Grasso, C.S. et al. Nature doi:10.1038/nature11125 (20 May).

Exome sequencing identifies recurrent SPOP, FOXA1 and MED12 mutations in prostate cancer

Barbieri, C.E. et al. Nat. Genet. 44, 685–689 (2012).

Two studies use exome sequencing to investigate the genetic basis of prostate cancer. Barbieri et al. identify recurrent mutations in multiple genes in prostate cancer, showing that SPOP contains the most frequent recurrent mutations. Grasso et al. define mutations in castration-resistant prostate cancer, suggesting a mechanism through which these cancers become resistant to antiandrogen therapy.

F-box protein FBXL19–mediated ubiquitination and degradation of the receptor for IL-33 limits pulmonary inflammation

Zhao, J. et al. Nat. Immunol. doi:10.1038/ni.2341 (3 June).

The cytokine IL-33 is important in lung inflammatory conditions such as asthma. The interaction between IL-33 and its receptor ST2L is shown to be regulated by an intracellular protein FBXL19, which binds and degrades ST2L. Therapeutic modulation of this axis might be one way to reduce lung inflammation.

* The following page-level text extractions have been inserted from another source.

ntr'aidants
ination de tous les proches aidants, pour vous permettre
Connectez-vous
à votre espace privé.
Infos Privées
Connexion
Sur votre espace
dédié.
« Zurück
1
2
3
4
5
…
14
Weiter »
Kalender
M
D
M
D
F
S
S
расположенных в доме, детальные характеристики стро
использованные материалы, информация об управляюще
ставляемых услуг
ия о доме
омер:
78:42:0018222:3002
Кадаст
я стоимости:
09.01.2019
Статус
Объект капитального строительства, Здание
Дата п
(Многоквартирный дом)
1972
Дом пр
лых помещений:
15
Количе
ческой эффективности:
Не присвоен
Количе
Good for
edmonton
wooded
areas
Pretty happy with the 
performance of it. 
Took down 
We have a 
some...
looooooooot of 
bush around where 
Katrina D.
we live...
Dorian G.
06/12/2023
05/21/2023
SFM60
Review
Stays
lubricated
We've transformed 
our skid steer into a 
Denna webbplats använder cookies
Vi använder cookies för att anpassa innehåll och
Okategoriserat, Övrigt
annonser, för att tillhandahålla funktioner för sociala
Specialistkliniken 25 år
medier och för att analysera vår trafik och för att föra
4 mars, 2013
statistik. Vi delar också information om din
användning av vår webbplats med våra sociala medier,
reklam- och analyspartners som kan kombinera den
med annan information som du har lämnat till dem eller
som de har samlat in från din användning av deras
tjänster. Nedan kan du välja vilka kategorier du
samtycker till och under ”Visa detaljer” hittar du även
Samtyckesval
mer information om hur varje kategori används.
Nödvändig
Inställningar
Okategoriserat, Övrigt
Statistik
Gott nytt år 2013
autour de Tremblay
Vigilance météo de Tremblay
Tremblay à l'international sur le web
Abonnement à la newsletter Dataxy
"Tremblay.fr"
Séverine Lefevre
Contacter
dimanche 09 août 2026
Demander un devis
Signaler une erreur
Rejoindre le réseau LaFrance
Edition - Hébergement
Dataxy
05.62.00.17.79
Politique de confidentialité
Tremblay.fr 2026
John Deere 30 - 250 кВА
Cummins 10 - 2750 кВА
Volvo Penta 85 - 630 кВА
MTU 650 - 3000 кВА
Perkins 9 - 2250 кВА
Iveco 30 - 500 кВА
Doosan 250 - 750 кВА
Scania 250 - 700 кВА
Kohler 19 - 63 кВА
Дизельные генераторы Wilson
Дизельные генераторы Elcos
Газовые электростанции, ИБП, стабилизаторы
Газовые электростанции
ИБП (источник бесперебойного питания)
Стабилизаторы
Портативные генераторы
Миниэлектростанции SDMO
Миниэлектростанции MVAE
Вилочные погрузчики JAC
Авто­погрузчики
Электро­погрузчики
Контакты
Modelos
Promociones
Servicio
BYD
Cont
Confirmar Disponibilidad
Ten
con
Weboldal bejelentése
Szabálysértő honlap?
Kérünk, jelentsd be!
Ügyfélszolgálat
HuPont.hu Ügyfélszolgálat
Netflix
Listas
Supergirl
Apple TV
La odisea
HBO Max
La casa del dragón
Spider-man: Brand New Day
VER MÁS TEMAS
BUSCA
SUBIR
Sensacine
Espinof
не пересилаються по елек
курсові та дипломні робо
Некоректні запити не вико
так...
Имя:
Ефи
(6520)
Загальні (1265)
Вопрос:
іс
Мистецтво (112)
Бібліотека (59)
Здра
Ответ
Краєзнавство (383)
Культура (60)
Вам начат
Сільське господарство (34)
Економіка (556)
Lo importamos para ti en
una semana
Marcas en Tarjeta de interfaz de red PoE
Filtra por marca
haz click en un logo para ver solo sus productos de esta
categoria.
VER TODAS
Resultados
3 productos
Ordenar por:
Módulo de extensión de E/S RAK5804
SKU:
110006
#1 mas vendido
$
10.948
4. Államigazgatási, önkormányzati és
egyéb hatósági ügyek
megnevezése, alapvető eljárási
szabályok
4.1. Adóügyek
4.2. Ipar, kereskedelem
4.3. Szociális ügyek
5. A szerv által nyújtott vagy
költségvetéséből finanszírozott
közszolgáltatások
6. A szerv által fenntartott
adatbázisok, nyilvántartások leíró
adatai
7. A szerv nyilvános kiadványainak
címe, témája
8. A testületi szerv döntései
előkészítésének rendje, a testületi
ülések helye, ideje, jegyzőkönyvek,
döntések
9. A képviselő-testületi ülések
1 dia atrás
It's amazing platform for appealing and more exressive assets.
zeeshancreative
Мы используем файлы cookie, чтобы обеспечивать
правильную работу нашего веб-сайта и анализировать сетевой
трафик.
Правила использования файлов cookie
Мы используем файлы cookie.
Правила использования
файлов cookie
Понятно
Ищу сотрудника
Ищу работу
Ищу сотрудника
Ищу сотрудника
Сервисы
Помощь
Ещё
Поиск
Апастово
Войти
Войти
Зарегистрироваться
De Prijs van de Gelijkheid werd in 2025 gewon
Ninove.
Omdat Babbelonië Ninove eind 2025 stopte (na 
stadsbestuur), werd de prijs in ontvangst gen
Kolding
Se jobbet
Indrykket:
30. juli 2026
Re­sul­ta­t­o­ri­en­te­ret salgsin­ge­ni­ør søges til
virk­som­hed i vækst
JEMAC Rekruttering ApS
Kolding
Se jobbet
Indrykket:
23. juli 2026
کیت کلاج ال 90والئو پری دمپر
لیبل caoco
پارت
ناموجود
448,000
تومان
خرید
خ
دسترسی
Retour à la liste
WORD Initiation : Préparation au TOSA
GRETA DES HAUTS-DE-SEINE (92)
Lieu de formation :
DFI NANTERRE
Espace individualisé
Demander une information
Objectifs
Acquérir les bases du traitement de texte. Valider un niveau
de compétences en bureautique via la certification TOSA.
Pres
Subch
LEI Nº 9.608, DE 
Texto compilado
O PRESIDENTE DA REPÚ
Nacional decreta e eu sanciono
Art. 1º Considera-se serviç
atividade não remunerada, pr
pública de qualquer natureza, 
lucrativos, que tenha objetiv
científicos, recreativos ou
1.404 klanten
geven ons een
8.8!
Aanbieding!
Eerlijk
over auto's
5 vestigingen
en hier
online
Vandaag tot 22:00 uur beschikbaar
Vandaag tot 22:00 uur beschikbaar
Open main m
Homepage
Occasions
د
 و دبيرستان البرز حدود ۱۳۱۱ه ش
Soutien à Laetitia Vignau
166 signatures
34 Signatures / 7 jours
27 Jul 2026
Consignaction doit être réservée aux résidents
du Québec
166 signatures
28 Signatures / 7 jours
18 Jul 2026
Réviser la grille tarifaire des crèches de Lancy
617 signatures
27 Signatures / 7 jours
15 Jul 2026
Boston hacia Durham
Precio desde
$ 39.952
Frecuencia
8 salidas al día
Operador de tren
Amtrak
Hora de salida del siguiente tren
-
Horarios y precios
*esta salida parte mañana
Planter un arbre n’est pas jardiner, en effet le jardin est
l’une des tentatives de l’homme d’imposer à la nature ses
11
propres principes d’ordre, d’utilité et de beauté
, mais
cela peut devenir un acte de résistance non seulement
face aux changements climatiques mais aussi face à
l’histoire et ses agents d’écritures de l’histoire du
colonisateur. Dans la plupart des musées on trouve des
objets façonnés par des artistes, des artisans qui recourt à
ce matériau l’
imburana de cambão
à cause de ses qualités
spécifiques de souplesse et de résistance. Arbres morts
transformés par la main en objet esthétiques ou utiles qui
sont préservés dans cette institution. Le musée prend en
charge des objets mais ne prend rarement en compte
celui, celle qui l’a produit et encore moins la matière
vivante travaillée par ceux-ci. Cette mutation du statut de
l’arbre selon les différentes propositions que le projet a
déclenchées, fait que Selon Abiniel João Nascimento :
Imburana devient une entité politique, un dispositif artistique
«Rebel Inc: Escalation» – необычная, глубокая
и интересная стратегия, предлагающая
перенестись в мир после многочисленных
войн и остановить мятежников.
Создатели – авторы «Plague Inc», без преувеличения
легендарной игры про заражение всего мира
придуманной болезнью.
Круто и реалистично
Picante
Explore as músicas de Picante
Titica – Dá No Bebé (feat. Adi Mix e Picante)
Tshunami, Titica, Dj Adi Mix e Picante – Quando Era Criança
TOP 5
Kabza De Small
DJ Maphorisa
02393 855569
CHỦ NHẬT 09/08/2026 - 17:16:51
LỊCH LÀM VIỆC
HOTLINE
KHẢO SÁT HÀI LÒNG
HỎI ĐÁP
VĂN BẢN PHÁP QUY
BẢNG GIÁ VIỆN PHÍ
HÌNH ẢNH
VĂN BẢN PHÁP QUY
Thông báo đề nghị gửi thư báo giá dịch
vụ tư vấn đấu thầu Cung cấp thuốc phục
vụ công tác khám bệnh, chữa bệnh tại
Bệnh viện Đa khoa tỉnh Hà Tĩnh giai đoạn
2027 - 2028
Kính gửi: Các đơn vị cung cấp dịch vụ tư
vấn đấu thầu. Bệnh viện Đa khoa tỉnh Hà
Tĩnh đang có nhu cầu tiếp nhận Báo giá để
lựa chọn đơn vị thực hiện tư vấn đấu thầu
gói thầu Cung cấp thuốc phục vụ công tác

Autism spectrum disorder susceptibility gene TAOK2 affects basal dendrite formation in the neocortex

Calderon de Anda, F. et al. Nat. Neurosci. doi:10.1038/nn.3141 (10 June).

The authors find that the gene encoding thousand-and-one amino acid 3 kinase (TAOK2), which has been associated with susceptibility to autism spectrum disorders, is essential for dendrite morphogenesis. They also define a pathway involving TAOK2, neuropilin 1, semaphorin 3A and JNK that regulates the development of basal dendrites in the cortex.

Structural basis of evasion of cellular adaptive immunity by HIV-1 Nef

Jia, X. et al. Nat. Struct. Mol. Biol. doi:10.1038/nsmb.2328 (17 June).

The authors characterize the structure of a complex of the HIV-1 restriction factor Nef, the class I major histocompatibility complex and a subunit of the clathrin adaptor protein complex 1. This allowed them to show how Nef can modulate host membrane trafficking, enabling HIV-1 to evade the adaptive immune system.